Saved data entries
--- --- ---

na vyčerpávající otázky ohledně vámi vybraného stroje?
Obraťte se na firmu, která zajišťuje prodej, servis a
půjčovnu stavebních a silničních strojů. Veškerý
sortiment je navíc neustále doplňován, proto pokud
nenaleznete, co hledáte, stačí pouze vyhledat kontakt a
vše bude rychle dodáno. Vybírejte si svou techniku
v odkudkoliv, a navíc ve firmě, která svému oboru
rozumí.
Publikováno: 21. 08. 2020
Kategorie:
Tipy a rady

--- --- ---

• [Exercise prompt]:
Word for word, restate the lines running from the one containing "sortiment je navíc" through the final line of the records above, and nothing besides.

• [Output for this task]:
sortiment je navíc neustále doplňován, proto pokud
nenaleznete, co hledáte, stačí pouze vyhledat kontakt a
vše bude rychle dodáno. Vybírejte si svou techniku
v odkudkoliv, a navíc ve firmě, která svému oboru
rozumí.
Publikováno: 21. 08. 2020
Kategorie:
Tipy a rady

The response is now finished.